The novelty of this study lies in the formulation and analysis of a hybrid model that combines virus diffusion with nonlinear immune feedback mediated by cytokines and macrophages. We incorporate a biologically motivated time delay representing intracellular viral replication and couple it with immune-mediated cell death. We also model macrophage activation by virus and cytokines, which further contributes to immune regulation. Analyzing the system, we derive conditions for infection spreading, compute the traveling wave speed and viral load, and complement the theoretical results with numerical simulations. These simulations reveal how macrophage degradation rates and cytokine feedback strength critically affect infection dynamics. Altogether, this study provides new insights into the thresholds that separate controlled from uncontrolled viral propagation.

The remainder of this paper is structured as follows. Section 2 presents the mathematical formulation of the model. Section 3 analyzes the traveling wave solutions and conditions for their existence. Section 4 provides numerical simulations and investigates the impact of immune parameters. Section 5 discusses biological implications and outlines future research directions.

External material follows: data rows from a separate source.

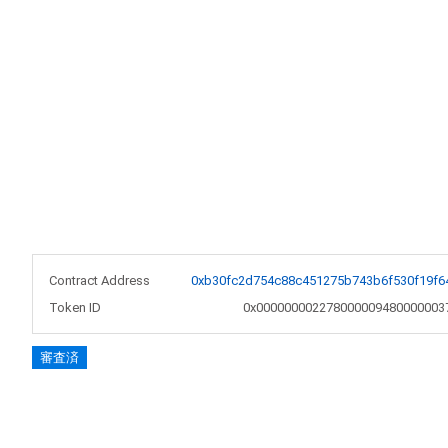
Contract Address
0xb30fc2d754c88c451275b743b6f530f19f6
Token ID
0x000000002278000009480000003
審査済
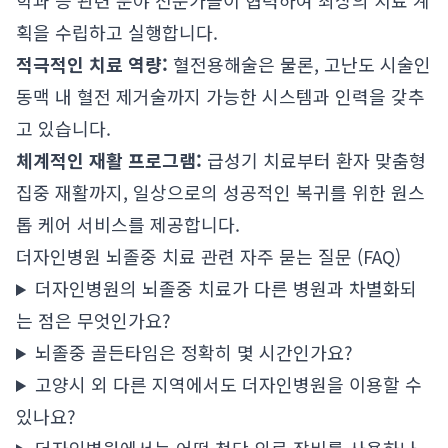
학과 등 관련 분야 전문가들이 협력하여 최상의 치료 계
획을 수립하고 실행합니다.
적극적인 치료 역량:
혈전용해술은 물론, 고난도 시술인
동맥 내 혈전 제거술까지 가능한 시스템과 인력을 갖추
고 있습니다.
체계적인 재활 프로그램:
급성기 치료부터 환자 맞춤형
집중 재활까지, 일상으로의 성공적인 복귀를 위한 원스
톱 케어 서비스를 제공합니다.
더자인병원 뇌졸중 치료 관련 자주 묻는 질문 (FAQ)
더자인병원의 뇌졸중 치료가 다른 병원과 차별화되
는 점은 무엇인가요?
뇌졸중 골든타임은 정확히 몇 시간인가요?
고양시 외 다른 지역에서도 더자인병원을 이용할 수
있나요?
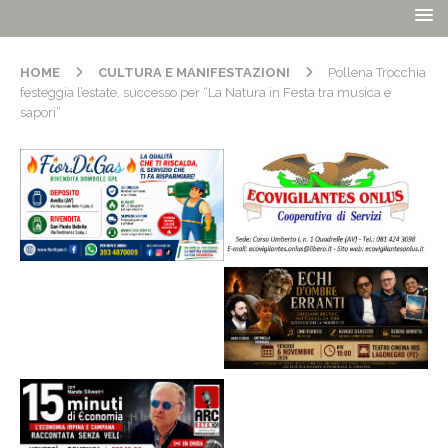
HOME
CULTURA E MANIFESTAZIONI
Pollena Trocchia
festeggia l’estate, successo per “La Natura in Festa tra musica e
sapori”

Figure 1 provides a schematic representation of the main biological interactions considered in this study. Virus particles infect susceptible cells and induce their death through cytokine-mediated signaling. Infected cells and activated macrophages both secrete inflammatory cytokines, which amplify immune-mediated clearance of infected cells. Viral particles also stimulate the activation of circulating macrophages, represented in the diagram by the transition from inactive macrophages M to activated macrophages N. In the mathematical model developed below, we do not introduce a separate variable M; instead, the pool of inactive macrophages is treated implicitly, so that the total number of circulating macrophages is kept constant. This modeling assumption reflects the idea that, during the early stages of infection considered here, macrophage activation occurs on a faster timescale than systemic recruitment and therefore dominates the dynamics.

2. Reaction-Diffusion Model of Viral Infection

2.1. Model Formulation

The propagation of viral infection in an infected tissue occurs at the first stage of the innate immune response. The replication of the virus within infected cells promotes the production of inflammatory cytokines by both infected cells and circulating macrophages. Inflammatory cytokines, in turn, trigger the programmed cell death of infected cells. We consider the following system of equations:

$${\displaystyle \frac{\partial U}{\partial t}}=-a_{1}UV,$$

(1)

$${\displaystyle \frac{\partial F}{\partial t}}=a_{1}UV-k_{1}FS-k_{3}FN-{\sigma }_{1}F,$$

(2)

$${\displaystyle \frac{\partial V}{\partial t}}=D{\displaystyle \frac{{\partial }^{2}V}{\partial x^2}}+b{F}_{\tau }-k_{4}NV-{\sigma }_{3}V,$$

(3)

$${\displaystyle \frac{\mathrm{d}N}{\mathrm{d}t}}=h(J\left(V\right)+\beta S)(m_0-N)-{\sigma }_{2}N,$$

(4)

$${\displaystyle \frac{\mathrm{d}S}{\mathrm{d}t}}=a_{2}J\left(F\right)-k_{2}J\left(F\right)S+dN-{\sigma }_{4}S,$$

(5)

where $F_{\tau }(x,t)=F(x,t-\tau )$,

$${\displaystyle J\left(F\right)={\int }_{-\infty }^{+\infty }F(x,t)\mathrm{d}x,J\left(V\right)={\int }_{-\infty }^{+\infty }V(x,t)\mathrm{d}x.}$$

Here, $U(x,t)$ represents the concentration of uninfected target cells, such as epithelial cells, while $F(x,t)$ denotes the concentration of infected cells, and $N\left(t\right)$ corresponds to activated circulating macrophages. The virus concentration is represented by $V(x,t),$ and the inflammatory cytokines concentration is denoted by $S\left(t\right).$ Unlike $U,F,$ and $V,$ which depend on both time and space, the variables S and N depend only on time due to their fast distribution within the tissue via blood circulation and diffusion.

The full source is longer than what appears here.